Jenipapo, Canadá, Petkovic e a Copa do Mundo do Mundo em Bom Despacho

 

                       Essa semana ocorreram os preparativos para a Mostra Cultural, a  Feira da escola Wilson Lopes do Couto. Ela aconteceu no sábado de manhã (05/11). O tema era a Copa do Mundo no Catar. Esse pequeno país é muito famoso pelas imagens de riqueza, embora, para além de sua capital, Doha, existam cidades-dormitório onde vivem trabalhadores estrangeiros da Índia e de outros países vizinhos, como bem ensinaram os alunos da 702. O Catar é uma pontinha da península arábica, mas devido ao petróleo é um dos países mais ricos do mundo. A ideia, muito bem sucedida, era trazer a cultura dos países participantes para a escola. Muitos ex-alunos, pais e comunidade em peso participaram. Bom Despacho é como o mundo todo, como já dizia um velho e bom baiano.

                       A turma 1001, que ficou responsável pelo Canadá, montou uma maquete com os jogadores do time e foram bem sinceros: não é lá essas coisas. Os canadenses são bons em hóquei e lacrosse (ou seja, em esportes de inverno). Trouxeram também inúmeras curiosidades do país: a temperatura mais fria já registrada lá foi de quarenta e sete graus abaixo de zero, na cidade de Sang, estado de Yukon. Outras curiosidades: o festival de cinema de Toronto é o segundo maior do mundo (o que me fez lembrar que minha querida Luciene Guimarães estudou o cinema de Marguerite Duras lá em Quebec). O “Cabral” do Canadá, ou seja, o primeiro europeu a explorar o território foi Giovanni Caboto. Igualmente, eu participei de um jogo de perguntas e respostas que é muito popular lá, um jogo estilo “quizz”.

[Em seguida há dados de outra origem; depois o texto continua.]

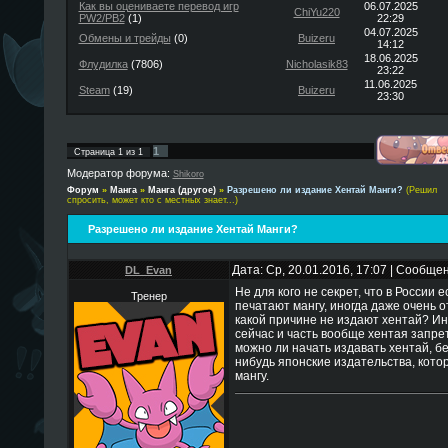
Как вы оцениваете перевод игр
06.07.2025
ChiYu220
PW2/PB2
(1)
22:29
04.07.2025
Обмены и трейды
(0)
Buizeru
14:12
18.06.2025
Флудилка
(7806)
Nicholasik83
23:22
11.06.2025
Steam
(19)
Buizeru
23:30
1
Страница
1
из
1
Модератор форума:
Shikoro
Форум
»
Манга
»
Манга (другое)
»
Разрешено ли издание Хентай Манги?
(Решил
спросить, может кто с местных знает...)
Разрешено ли издание Хентай Манги?
Дата: Ср, 20.01.2016, 17:07 | Сообще
DL_Evan
Не для кого не секрет, что в России 
Тренер
печатают мангу, иногда даже очень о
какой причине не издают хентай? Ин
сейчас и часть вообще хентая запрет
можно ли начать издавать хентай, бе
нибудь японские издательства, кото
мангу.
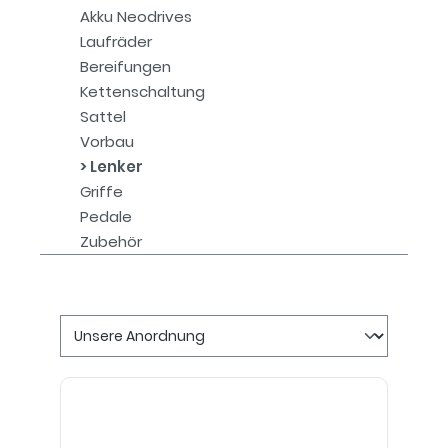
Akku Neodrives
Laufräder
Bereifungen
Kettenschaltung
Sattel
Vorbau
Lenker
Griffe
Pedale
Zubehör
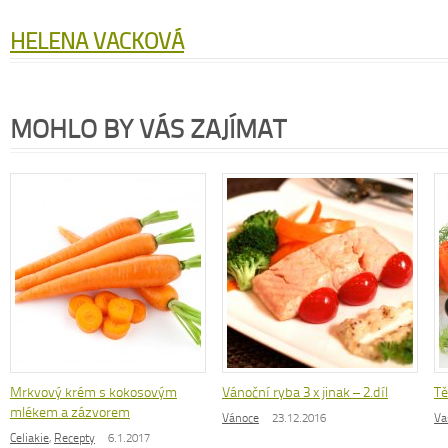
HELENA VACKOVÁ
MOHLO BY VÁS ZAJÍMAT
Mrkvový krém s kokosovým
Vánoční ryba 3 x jinak – 2.díl
Tě
mlékem a zázvorem
Vánoce
23.12.2016
Va
Celiakie
,
Recepty
6.1.2017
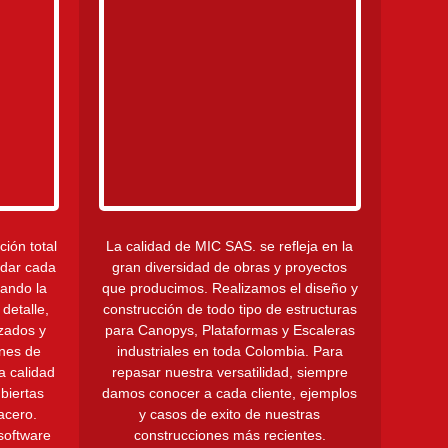
ción total
La calidad de MIC SAS. se refleja en la
rdar cada
gran diversidad de obras y proyectos
cando la
que producimos. Realizamos el diseño y
 detalle,
construcción de todo tipo de estructuras
izados y
para Canopys, Plataformas y Escaleras
ones de
industriales en toda Colombia. Para
a calidad
repasar nuestra versatilidad, siempre
biertas
damos conocer a cada cliente, ejemplos
acero.
y casos de exito de nuestras
software
construcciones más recientes.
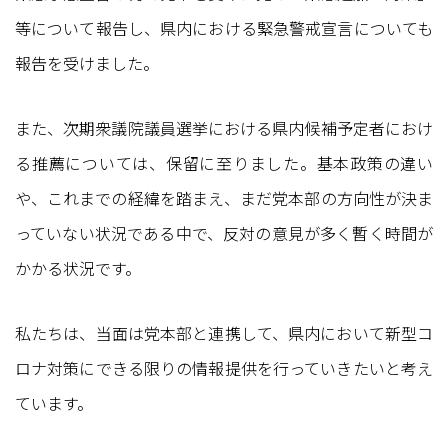
等について報告し、県内における緊急警戒宣言についても
報告を受けました。
また、次期衆議院議員選挙における県内候補予定者におけ
る推薦については、保留に至りました。基本政策の違い
や、これまでの経緯を踏まえ、まだ党本部の方向性が決ま
っていない状況である中で、反対の意見が多く暫く時間が
かかる状況です。
私たちは、当面は党本部と連携して、県内において新型コ
ロナ対策にできる限りの情報提供を行っていきたいと考え
ています。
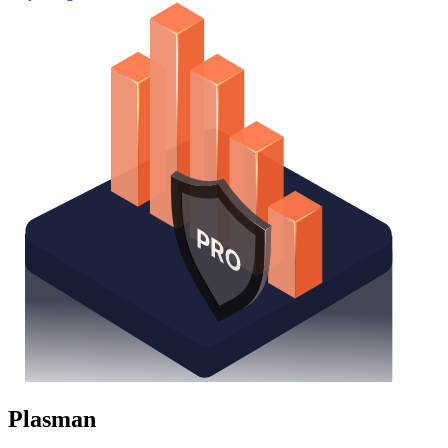
Plasman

                       Maratonando as salas, eu quis muito experimentar o “fritule” realizado pela sala 2002, uma espécie de bolinho de chuva feito de iogurte, típico da Croácia, mas os últimos exemplares não estavam disponíveis para degustação. Mas é reconfortante saber que podemos viajar para esse pequeno país na Europa Central e encontrar algo tão gostoso e familiar. Eu sou do tempo em que existia a Iugoslávia. Aquele país despedaçou-se nos anos 90, tempo de minha juventude. Alguns frutos dessa separação competem separadamente na Copa, Sérvia e Croácia. Quando fala-se em Sérvia, o mais lembrado é Dejan Petkovic, ídolo do Flamengo, o “Pet”, um famoso e muito querido jogador, que surpreendeu o Brasil suas lembranças agradáveis de sua juventude em um país socialista. Petkovic, que já defendeu até Stálin, falou: “o país tinha investimento esportivo, a  minha cidade era pequena, quatorze mil habitantes, construída em um antigo vulcão, vivia de mineração, mas tinha parques, o estádio era perto do apartamento, eu não tinha preocupações, minha família tinha abundância, salários dignos, segurança total, eu ficava muito na rua jogando, sei jogar todos os esportes, mas futebol foi sempre minha paixão, tive a melhor infância que poderia ter”. Ao tratar do Marrocos, os alunos da noite lembraram-se da jornalista bom-despachense Kívia Mendonça Costa, que escreveu o livro Diários Marroquinos, depois de, em suas palavras, dar um loop (“giro”) por todo esse país, usando véu e pegando carona, levando apenas mil reais.

                       Na sala 801, que tratava do México, consegui alguns pequenos churros, comida que aprecio muito desde a infância. São pequenos pãezinhos recheados de doce. Pode ser doce de leite ou doce de goiaba ou outros. Portugal (sala 2001) também estava representado e tinha notáveis broinhas, delícias que acabaram rapidamente, antes que eu conseguisse prová-las.

                       Vocês podem imaginar que sucesso foram as comidas típicas, muito cobiçadas por todos. Eu consegui comer os doces de coco, goiaba e figo que são típicos do Senegal, país da África onde as pessoas comem muitas frutas e doces. A alimentação deles, comentou a aluna da 701, é muito saudável. Uma das frutas que pouca gente conhece e que ali é apreciada é o jenipapo. Os alunos conseguiram trazer um exemplar da fruta. Lembra uma pequena pera, verde e redonda. Curiosamente, é originária da América, mas foi levada para a África.

            Foi deliciosa essa minha saga gastronômica em torno do globo a propósito da copa e os alunos participantes estão todos de parabéns! E, como disse o escritor russo Tolstói, é através de nossa aldeia que conseguimos chegar ao mundo.